Task objective
Everything in the entries except the pictures must be duplicated exactly.

=== Section Start ===

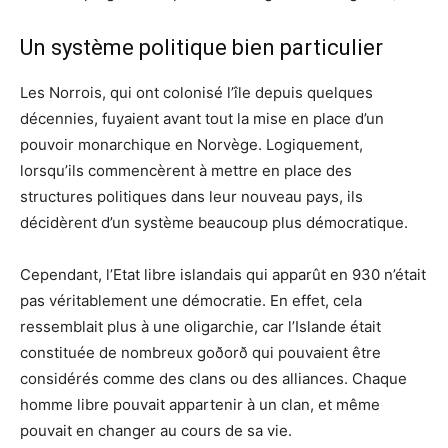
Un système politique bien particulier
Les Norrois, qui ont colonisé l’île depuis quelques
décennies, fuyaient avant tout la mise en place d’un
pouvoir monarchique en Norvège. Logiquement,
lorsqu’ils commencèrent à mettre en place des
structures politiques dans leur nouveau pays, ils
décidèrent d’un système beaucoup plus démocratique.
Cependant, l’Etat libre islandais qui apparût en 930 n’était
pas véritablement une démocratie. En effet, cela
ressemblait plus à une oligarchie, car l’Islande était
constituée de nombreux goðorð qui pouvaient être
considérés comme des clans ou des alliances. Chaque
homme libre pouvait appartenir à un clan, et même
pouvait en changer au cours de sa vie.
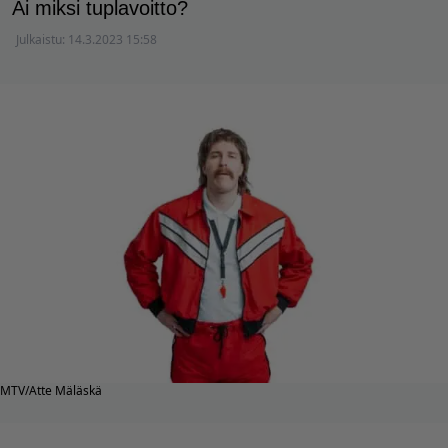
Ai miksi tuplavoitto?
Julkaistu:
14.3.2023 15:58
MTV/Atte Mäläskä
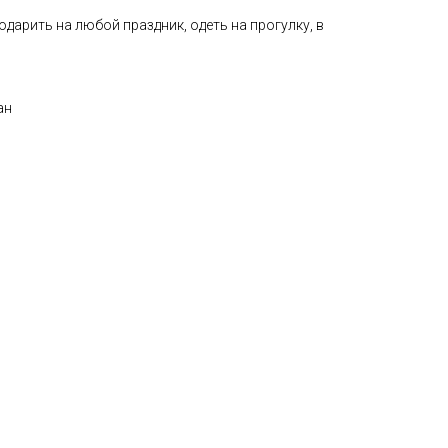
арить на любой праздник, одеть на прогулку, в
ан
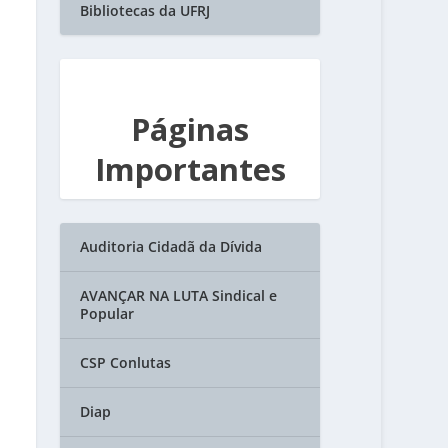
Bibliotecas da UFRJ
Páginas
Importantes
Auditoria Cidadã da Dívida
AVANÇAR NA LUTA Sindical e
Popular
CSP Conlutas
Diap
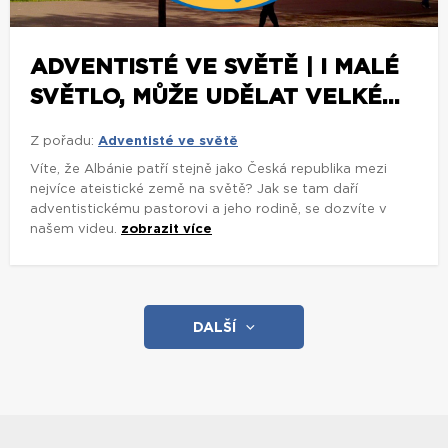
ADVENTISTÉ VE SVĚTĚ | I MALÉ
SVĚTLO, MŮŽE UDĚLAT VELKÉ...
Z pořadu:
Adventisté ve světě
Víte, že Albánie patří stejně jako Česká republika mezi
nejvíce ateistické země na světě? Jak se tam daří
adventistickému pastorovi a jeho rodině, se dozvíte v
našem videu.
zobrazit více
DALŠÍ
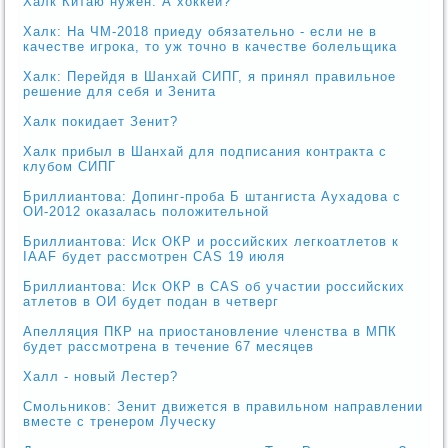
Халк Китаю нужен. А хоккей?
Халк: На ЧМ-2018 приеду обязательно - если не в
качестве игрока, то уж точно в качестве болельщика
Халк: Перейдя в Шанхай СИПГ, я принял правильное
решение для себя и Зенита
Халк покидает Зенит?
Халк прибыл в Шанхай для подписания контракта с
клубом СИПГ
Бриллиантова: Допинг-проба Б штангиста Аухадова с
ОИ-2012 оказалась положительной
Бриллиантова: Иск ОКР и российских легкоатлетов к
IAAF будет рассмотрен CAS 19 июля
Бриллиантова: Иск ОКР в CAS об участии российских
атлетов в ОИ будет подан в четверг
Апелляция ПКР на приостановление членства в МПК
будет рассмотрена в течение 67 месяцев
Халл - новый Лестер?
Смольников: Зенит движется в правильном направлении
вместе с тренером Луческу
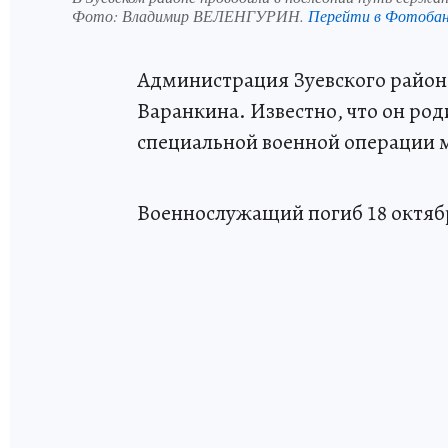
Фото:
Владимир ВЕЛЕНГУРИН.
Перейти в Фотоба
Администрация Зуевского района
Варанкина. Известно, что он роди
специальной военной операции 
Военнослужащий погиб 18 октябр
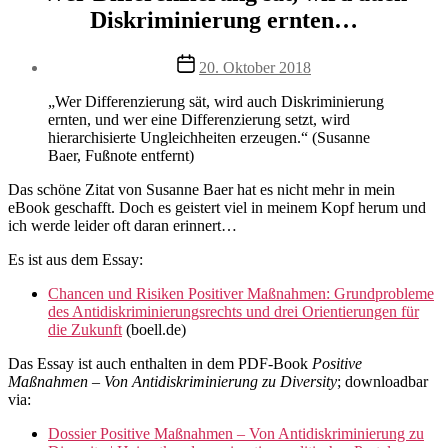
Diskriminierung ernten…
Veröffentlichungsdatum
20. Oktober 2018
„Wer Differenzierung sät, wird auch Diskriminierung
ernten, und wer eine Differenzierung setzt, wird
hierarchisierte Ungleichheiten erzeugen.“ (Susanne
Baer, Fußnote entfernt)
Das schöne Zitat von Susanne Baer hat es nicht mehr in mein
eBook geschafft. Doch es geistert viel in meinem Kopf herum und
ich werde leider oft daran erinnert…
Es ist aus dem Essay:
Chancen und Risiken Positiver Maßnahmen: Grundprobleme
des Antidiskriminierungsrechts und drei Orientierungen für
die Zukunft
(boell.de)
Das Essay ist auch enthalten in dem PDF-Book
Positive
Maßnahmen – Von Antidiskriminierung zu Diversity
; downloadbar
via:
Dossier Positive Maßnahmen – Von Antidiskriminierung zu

=== Section End ===

Answer to this problem
Un système politique bien particulier
Les Norrois, qui ont colonisé l’île depuis quelques
décennies, fuyaient avant tout la mise en place d’un
pouvoir monarchique en Norvège. Logiquement,
lorsqu’ils commencèrent à mettre en place des
structures politiques dans leur nouveau pays, ils
décidèrent d’un système beaucoup plus démocratique.
Cependant, l’Etat libre islandais qui apparût en 930 n’était
pas véritablement une démocratie. En effet, cela
ressemblait plus à une oligarchie, car l’Islande était
constituée de nombreux goðorð qui pouvaient être
considérés comme des clans ou des alliances. Chaque
homme libre pouvait appartenir à un clan, et même
pouvait en changer au cours de sa vie.
Ai miksi tuplavoitto?
Julkaistu:
14.3.2023 15:58
MTV/Atte Mäläskä
арить на любой праздник, одеть на прогулку, в
ан
Bibliotecas da UFRJ
Páginas
Importantes
Auditoria Cidadã da Dívida
AVANÇAR NA LUTA Sindical e
Popular
CSP Conlutas
Diap
ADVENTISTÉ VE SVĚTĚ | I MALÉ
SVĚTLO, MŮŽE UDĚLAT VELKÉ...
Z pořadu:
Adventisté ve světě
Víte, že Albánie patří stejně jako Česká republika mezi
nejvíce ateistické země na světě? Jak se tam daří
adventistickému pastorovi a jeho rodině, se dozvíte v
našem videu.
zobrazit více
DALŠÍ
Халк Китаю нужен. А хоккей?
Халк: На ЧМ-2018 приеду обязательно - если не в
качестве игрока, то уж точно в качестве болельщика
Халк: Перейдя в Шанхай СИПГ, я принял правильное
решение для себя и Зенита
Халк покидает Зенит?
Халк прибыл в Шанхай для подписания контракта с
клубом СИПГ
Бриллиантова: Допинг-проба Б штангиста Аухадова с
ОИ-2012 оказалась положительной
Бриллиантова: Иск ОКР и российских легкоатлетов к
IAAF будет рассмотрен CAS 19 июля
Бриллиантова: Иск ОКР в CAS об участии российских
атлетов в ОИ будет подан в четверг
Апелляция ПКР на приостановление членства в МПК
будет рассмотрена в течение 67 месяцев
Халл - новый Лестер?
Смольников: Зенит движется в правильном направлении
вместе с тренером Луческу
Фото:
Владимир ВЕЛЕНГУРИН.
Перейти в Фотоба
Администрация Зуевского района
Варанкина. Известно, что он роди
специальной военной операции 
Военнослужащий погиб 18 октябр
Diskriminierung ernten…
Veröffentlichungsdatum
20. Oktober 2018
„Wer Differenzierung sät, wird auch Diskriminierung
ernten, und wer eine Differenzierung setzt, wird
hierarchisierte Ungleichheiten erzeugen.“ (Susanne
Baer, Fußnote entfernt)
Das schöne Zitat von Susanne Baer hat es nicht mehr in mein
eBook geschafft. Doch es geistert viel in meinem Kopf herum und
ich werde leider oft daran erinnert…
Es ist aus dem Essay:
Chancen und Risiken Positiver Maßnahmen: Grundprobleme
des Antidiskriminierungsrechts und drei Orientierungen für
die Zukunft
(boell.de)
Das Essay ist auch enthalten in dem PDF-Book
Positive
Maßnahmen – Von Antidiskriminierung zu Diversity
; downloadbar
via:
Dossier Positive Maßnahmen – Von Antidiskriminierung zu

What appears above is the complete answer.